- **WORK REQUEST**
Return the following data exactly, with all pictures left out.

- **Dataset entries**

=====

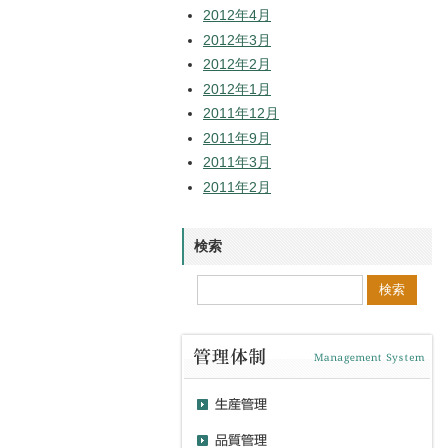
2012年4月
2012年3月
2012年2月
2012年1月
2011年12月
2011年9月
2011年3月
2011年2月
検索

=====

- **PROBLEM SOLUTION**
2012年4月
2012年3月
2012年2月
2012年1月
2011年12月
2011年9月
2011年3月
2011年2月
検索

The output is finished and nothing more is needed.